Q&A with Maya Angelou
Published: Monday, February 25, 2013
Updated: Monday, April 22, 2013 21:04
What is the most rewarding thing about speaking to audiences, especially in a college setting?
Wonderful question. I love those faces. I love to be around young people and to say something and have it click with them and almost see the little arrows go off of their head. It’s wonderful because young people are thirsty for knowledge and sometimes they don’t know, but that’s the only thing that keeps the schools filled with students. No one has a whip pushing them into school. Sometimes they go willingly because they want to know, so that always excites me.
What does Black History Month mean to you?
Black history is exciting, particularly because, unfortunately, the history books are not as fair with African-American history as the writers are with standard American history—that is, white American history, so it’s exciting for a number of reasons. It’s exciting because we are aware of how rich our history is and people need heroes and “sheroes” in order to believe ‘I’m worth something, I know that I come from people who are worth something.’ We all have a reason for being. If the playing fields were even, African-American history would be taught in American history, so with Asian-American and Latino-American [history], it would all be taught fairly, but it’s not, so until that time happens we have to have African-American history. We have to have history month, and I think two or three months wouldn’t be bad.
Going off of that point, you write a lot about women’s rights and especially black women’s right. Being a black female role model, what do you hope black women can take from your life?
Well, that they’re worth more. They’re worth more than then they think. They are worth more than being called the “B word”—that we have kept our own stories alive by telling them to their children and living lives where sometimes we are the breadwinners and really the head of households. So many people can tell us about being raised by a mother. The father was present. I’m sorry about that—I’m sorry to even know that’s true. African-American women not only need to respect themselves but other women. There was a song once that said, ‘I don’t want no woman hanging around me and my man.’ That’s so stupid. Some women say they understand men better then women and it’s unfortunate because that’s not very smart. You have to be on your own side. How can anybody ask someone else to be on your side if you’re not on your side?

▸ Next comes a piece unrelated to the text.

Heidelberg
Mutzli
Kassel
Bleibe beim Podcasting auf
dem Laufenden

What do you want the audience to gain out of what you speak about?
I hope that they’ll take notes, and I hope that they’ll talk amongst themselves after and that’ll they’ll read some of the books I would suggest to them and some of the writers I would suggest to them and that they’ll write me notes. People often do and sometimes they’ll get on Facebook and tell me all sorts of things. I have a Facebook with 4 million fans.

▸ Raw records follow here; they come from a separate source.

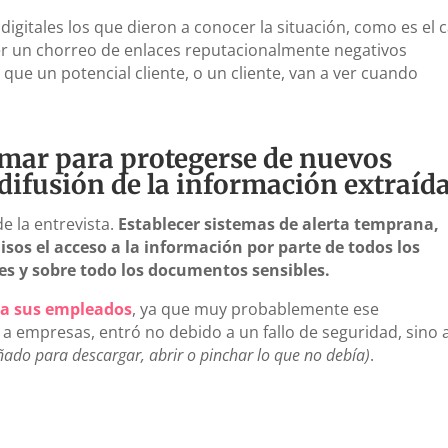
digitales los que dieron a conocer la situación, como es el 
 ser un chorreo de enlaces reputacionalmente negativos
ue un potencial cliente, o un cliente, van a ver cuando
mar para protegerse de nuevos
difusión de la información extraíd
e la entrevista.
Establecer sistemas de alerta temprana,
os el acceso a la información por parte de todos los
nes y sobre todo los documentos sensibles.
 a sus empleados
, ya que muy probablemente ese
 empresas, entró no debido a un fallo de seguridad, sino 
ado para descargar, abrir o pinchar lo que no debía)
.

What’s next for you? Do you have any up and coming projects?
Yes, I have a book coming out called, “Mom & Me & Mom”
What inspired you to write this book?
Many people have asked me, ‘How did you get to be this way? How do get to be Maya Angelou, born black in the poor white country where money is adored?’ Well actually because of the love of my mother and my brother who taught me that I really was worth everything, that I really was smart, that I really could hope to do everything and because of that, I’ve done fabulous things. You know, born black and poor in the south and female. And I’ve been translated in Yugoslavia, and I lived in Egypt and worked as a journalist and conduct the “Boston Talks” and all sorts of wonderful things so far, and I’m just celebrating my 84th birthday.
I have one last question. What are you most proud of in your career as of now?
I can’t say one thing. I can say that I’m grateful that I have been courageous and tried to do a number of things and my best. Not everything I’ve written is a masterpiece, not every song I’ve composed is a masterpiece, but I continue to work and I’m grateful for that. I’m grateful to try to be a Christian. I’m trying to be a Christian and that’s no small matter. It’s like trying to be a Muslim or Buddhist or Jew. It’s not something you achieve and then sit back and rub your hands together and say, ‘I got it.’ But I’m trying, I’m working on it—and I’m grateful for that.